プロモーションメディア広告費:1兆6,768億円(前年比75.4%)

屋外 2,715億円(同84.3%)

  • 2020年の屋外広告は、新型コロナの影響(特に外出自粛)を受け、大幅に減少した。
  • 長期契約型より短期キャンペーン型広告への影響が大きく、緊急事態宣言後、短期ボードや屋外ビジョンの短期は大きく減少。また、都心型の商業施設広告も、営業時間短縮や催事・イベントの中止に より広告収入が大きく減少した。
  • 一方、屋外ビジョンの長期契約は堅調。渋谷の目立つ場所に飲料メーカー専用のビジョンが新設された他、位置情報データを活用しインプレッション数でセールスする媒体社が本格稼働、屋外ビジョン広告の出稿減の下支えに貢献した。
  • 長期看板も広告主の宣伝費縮小の影響を受けて減少したが、サイン看板の製作については自動車ディーラーからの発注などで前年比を上回った企業もある。
  • LED照明の技術の進化、価格の適正化と省エネ志向に伴い、アナログの看板やネオン看板からLED看板やLEDビジョンへという流れはますます強くなっている。今まで看板だった場所にLEDのビジョンが設置され、動画CMが放映され始めている事例はかなり増えた。一方で、ネオン看板などあえて従来型の看板を起用する店舗なども個性的な店づくりの観点から少なくはない。
  • 屋外ビジョンなどもインターネットやスマホの広告同様、インプレッション数で販売する手法が増加し、ネット広告企業の屋外ビジョンなどへの参入も増えていくと思われ、「東京2020オリンピック・パラリンピック」が開催されれば2021年は屋外ビジョンなどに弾みがつく可能性が高い。

交通 1,568億円(同76.0%)

  • 鉄道は、新型コロナの影響を受けて、交通機関利用者が減少し、中づり、駅ばり、ドア横をはじめ、その他ほぼ全ての媒体がマイナスとなった。媒体化されて以来、堅調に伸びていたデジタルサイネージも大きく減少した。
  • 空港も全体的にマイナス。特に国際線は入国規制による利用者の大幅減少に伴い、広告も大きく減少となった。
  • 業種別は、飲料・アルコール系の出稿が減り、ゲーム系、SNS動画配信系、クラウドサービス系の出稿が増加した。
  • 2020年3月のキャンペーン件数・実施規模が大きく、各エリア数字が伸長し、1-3月期はプラス。
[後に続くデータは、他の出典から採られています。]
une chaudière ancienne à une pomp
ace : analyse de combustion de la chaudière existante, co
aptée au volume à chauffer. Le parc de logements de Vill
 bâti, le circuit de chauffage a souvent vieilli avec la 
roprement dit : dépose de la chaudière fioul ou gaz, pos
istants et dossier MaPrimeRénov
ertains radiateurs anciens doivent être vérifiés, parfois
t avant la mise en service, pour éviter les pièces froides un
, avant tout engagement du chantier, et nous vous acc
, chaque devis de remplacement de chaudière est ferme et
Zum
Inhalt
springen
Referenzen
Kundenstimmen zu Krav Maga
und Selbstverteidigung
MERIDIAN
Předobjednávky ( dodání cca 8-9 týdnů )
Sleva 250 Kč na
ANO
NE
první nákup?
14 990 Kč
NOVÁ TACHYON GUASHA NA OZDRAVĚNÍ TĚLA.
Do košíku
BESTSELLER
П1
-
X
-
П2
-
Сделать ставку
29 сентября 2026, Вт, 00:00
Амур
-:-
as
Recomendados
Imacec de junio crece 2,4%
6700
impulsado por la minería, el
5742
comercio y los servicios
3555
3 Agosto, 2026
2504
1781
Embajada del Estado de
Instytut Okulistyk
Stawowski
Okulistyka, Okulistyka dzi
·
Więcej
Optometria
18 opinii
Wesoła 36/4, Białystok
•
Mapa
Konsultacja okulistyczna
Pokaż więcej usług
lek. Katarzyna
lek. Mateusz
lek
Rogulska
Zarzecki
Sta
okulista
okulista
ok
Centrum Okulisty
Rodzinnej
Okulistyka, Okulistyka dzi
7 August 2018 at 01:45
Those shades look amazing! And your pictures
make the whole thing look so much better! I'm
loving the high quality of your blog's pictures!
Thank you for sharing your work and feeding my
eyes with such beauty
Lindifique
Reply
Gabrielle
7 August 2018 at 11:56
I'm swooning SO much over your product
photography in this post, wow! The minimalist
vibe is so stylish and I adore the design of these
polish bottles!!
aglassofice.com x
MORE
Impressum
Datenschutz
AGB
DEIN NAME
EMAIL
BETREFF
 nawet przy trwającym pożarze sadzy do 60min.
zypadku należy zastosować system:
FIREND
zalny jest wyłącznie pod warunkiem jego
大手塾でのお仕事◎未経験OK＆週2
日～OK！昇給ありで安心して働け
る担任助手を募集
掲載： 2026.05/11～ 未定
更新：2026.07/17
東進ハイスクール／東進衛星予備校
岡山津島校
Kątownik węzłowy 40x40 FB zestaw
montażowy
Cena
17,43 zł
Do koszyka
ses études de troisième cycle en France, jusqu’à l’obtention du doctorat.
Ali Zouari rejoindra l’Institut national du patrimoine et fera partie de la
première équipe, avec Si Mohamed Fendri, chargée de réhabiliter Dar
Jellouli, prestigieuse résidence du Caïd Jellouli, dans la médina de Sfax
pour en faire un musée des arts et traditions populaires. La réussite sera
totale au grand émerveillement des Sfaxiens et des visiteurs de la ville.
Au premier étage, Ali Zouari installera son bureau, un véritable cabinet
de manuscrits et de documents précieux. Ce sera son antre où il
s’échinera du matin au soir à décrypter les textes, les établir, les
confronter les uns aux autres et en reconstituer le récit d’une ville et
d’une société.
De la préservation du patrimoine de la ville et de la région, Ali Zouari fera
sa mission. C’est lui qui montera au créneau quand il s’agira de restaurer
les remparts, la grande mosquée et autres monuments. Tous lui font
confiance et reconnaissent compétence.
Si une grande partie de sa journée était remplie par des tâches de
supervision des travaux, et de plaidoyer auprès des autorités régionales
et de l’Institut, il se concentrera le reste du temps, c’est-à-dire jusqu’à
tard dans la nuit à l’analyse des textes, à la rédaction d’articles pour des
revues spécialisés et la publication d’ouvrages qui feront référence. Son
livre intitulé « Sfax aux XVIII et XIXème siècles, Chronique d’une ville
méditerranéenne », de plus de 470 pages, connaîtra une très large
しかし、4月の緊急事態宣言発出後は、不要不急の外出自粛、イベント中止、商品発売の延期などで、交通広告へのクライアント出稿が激減。特に国際線空港は、インバウンド需要で出稿していた広告主の撤退が目立った。
  • 主要駅の改修工事が終わり、新規媒体、リニューアル媒体が誕生し、新型コロナの影響下での人流データ・鉄道利用者数を基に、広告料金を変動する試みも一部では始まり、2021年は増加傾向に転じる見込み。
  • タクシー広告は、既存のタクシーラッピングなどが大きく減少。タクシービジョンの売上も一時的には減少したが、インプレッション課金の導入によりキャンセルではなく減額出稿となり下支えに寄与した。秋からは優良枠への出稿を中心に回復。通年で前年比を大きく超えた事業者もあった。2021年も伸びていく模様。

折込 2,525億円(同70.9%)

  • 2020年の折込広告は前年以上の減少傾向。
  • 要因は近年の新聞の発行部数の減少・折込大判サイズの減少に加え、新型コロナの影響による流通関連の折込自粛もあり、減少。
  • 出稿の年間推移を見ると、1-2月は微減傾向であったが、特に緊急事態宣言が発出された4月以降大きく落ち込んだが、年末に向けて緩やかな回復傾向を見せた。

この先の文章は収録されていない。